The flow subs 24 are positioned at intervals along the tubing string 14, such that at least one RFM 12 is located upstream of each injection zone 4 (4a,4b,4c . . . 4n) when the tubing string 14 is run in hole to the desired depth and hung in an operating position. The initializing RFM 13 can be located on a flow sub 22 installed on the tubing string 14 upstream of the injection zones 4. A flow sub 22 can also be positioned downstream of the last injection zone 4n. The distances of the RFMs 12,13 from surface, and the distances between the various RFMs 12,13, are known.

In embodiments, power is supplied to the RFMs 12 via a portable power-source 26 located in the flow sub 22, and the resistivity data acquired by the RFMs 12 is stored in on-board memory modules 28 also located in the flow subs 22. In other embodiments, power is supplied via an external power source 30 located at surface and connected to the flow subs 22 via a wireline 34 or other suitable means. Similarly, the resistivity data acquired by the RFMs can be stored on an external data storage unit 32 located at surface and connected to the flow subs 22 via wireline 34. In such embodiments, the flow subs 22 can have on-board power sources 26 and memory modules 28 as a backup to the surface power source 30 and data storage unit 32.

Having reference also to FIG. 8A, a controller 36, such as a computer, can be used to calculate the fluid flow rates of the injection zones 4 using the resistivity data acquired by the RFMs 12 and stored in the surface data storage unit 32 or on-board memory modules 28. In embodiments wherein the RFMs 12 are connected to surface equipment, the resistivity data can be transmitted to the controller in real-time or near real-time, such that the calculated flow rates out of the injection zones 4 substantially represent real-time flow rates.

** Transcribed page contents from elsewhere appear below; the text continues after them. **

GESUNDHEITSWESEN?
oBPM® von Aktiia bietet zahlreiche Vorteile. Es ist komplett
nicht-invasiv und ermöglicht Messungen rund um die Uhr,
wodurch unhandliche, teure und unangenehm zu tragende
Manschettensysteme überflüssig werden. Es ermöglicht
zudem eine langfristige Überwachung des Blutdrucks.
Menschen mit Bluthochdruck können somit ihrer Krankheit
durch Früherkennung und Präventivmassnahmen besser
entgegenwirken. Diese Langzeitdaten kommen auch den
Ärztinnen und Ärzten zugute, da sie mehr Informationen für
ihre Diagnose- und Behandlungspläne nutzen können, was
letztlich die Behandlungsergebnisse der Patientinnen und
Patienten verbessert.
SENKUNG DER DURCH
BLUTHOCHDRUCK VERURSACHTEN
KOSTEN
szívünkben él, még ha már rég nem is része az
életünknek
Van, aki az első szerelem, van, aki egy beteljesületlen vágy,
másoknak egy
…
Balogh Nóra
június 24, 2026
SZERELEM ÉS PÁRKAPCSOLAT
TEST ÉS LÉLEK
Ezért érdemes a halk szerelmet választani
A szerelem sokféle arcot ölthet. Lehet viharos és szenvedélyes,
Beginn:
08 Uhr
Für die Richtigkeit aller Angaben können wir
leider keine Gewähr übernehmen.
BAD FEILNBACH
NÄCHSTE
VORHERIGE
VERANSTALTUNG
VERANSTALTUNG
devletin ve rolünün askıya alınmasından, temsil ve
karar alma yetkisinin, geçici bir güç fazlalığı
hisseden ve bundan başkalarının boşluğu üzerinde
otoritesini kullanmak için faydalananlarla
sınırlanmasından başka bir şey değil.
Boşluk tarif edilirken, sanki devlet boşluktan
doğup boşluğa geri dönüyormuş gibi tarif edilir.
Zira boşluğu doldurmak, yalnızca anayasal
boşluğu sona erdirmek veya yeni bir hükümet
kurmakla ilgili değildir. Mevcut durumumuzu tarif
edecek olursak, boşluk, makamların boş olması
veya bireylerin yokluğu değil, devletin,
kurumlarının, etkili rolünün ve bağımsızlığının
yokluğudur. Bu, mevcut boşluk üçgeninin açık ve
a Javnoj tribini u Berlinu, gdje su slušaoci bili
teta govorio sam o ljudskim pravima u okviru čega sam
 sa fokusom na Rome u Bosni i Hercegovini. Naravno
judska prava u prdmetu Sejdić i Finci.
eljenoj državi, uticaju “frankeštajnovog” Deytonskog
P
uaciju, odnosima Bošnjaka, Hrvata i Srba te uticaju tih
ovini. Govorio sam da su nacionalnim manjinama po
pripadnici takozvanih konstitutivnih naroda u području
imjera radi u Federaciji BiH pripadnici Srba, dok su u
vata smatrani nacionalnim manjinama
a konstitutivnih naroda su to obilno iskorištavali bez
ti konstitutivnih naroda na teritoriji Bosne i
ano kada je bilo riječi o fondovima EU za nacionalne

In embodiments, the controller 36 can be directly connected to the data storage unit 32 or an uphole end of the wireline 34 to receive resistivity data. The controller 36 can also be remotely connected to the flow monitoring system 10. For example, as shown in FIG. 8C, a wireless communications interface 38 at surface can be connected to the data storage unit 32 or uphole end of the wireline 34, and configured to interface with a controller 36 via any suitable wireless communications network such as a cellular network, Bluetooth, and the like. The controller 36 can be any device capable of communication using the above communications networks, such as a personal computer, laptop, tablet, smartphone, and the like.

In embodiments, with reference to FIGS. 4A and 4B, each flow sub 22 can have multiple RFMs 12 spaced radially thereabout. Such a configuration is advantageous in wellbores having substantively horizontal segments, where hydrocarbons and other materials having a different viscosity than water can accumulate. In such wellbores, the flow rate of fluid at an upper cross-sectional portion of the wellbore is different than the flow rate at a lower cross-sectional portion. The flow rates measured by the radially spaced RFMs of an injection zone can be averaged to obtain the overall flow rate. For example, the arrival times of the first or second fluid 20 at the flow sub 22 can be averaged and the flow rate calculated from the averaged arrival time. The average arrival time can be a simple average, a weighted average, a median, or another suitable composite calculated from the measurements of the RFMs 12 of the flow sub 22. Flow rate data that falls outside an expected range can be discarded as necessary.

Alternatively, the calculated volume of fluid flowing in the wellbore can be adjusted. This might be the case if some of the RFMs 12 did not observe any noticeable changes in resistivity. If this is combined with orientation data of the RFMs 12, and the RFMs 12 that did not observe any noticeable resistivity changes are located on the “bottom” of the horizontal section of the wellbore, it can be inferred that fluid flow through a portion of the cross-sectional area of the wellbore is being inhibited, for example by sand or sediment produced from formation. One could then adjust the volume of fluid moving and hence the calculated flow rate through the portion of the cross-sectional area of the wellbore experiencing inhibited flow. Since volumetric measurements of fluid are not obtained continuously along the horizontal wellbore section, but are only estimated at locations having RFMs 12, these flow rate calculations may not be as accurate as if the wellbore was clean and there is free flow through all cross-sectional portions thereof.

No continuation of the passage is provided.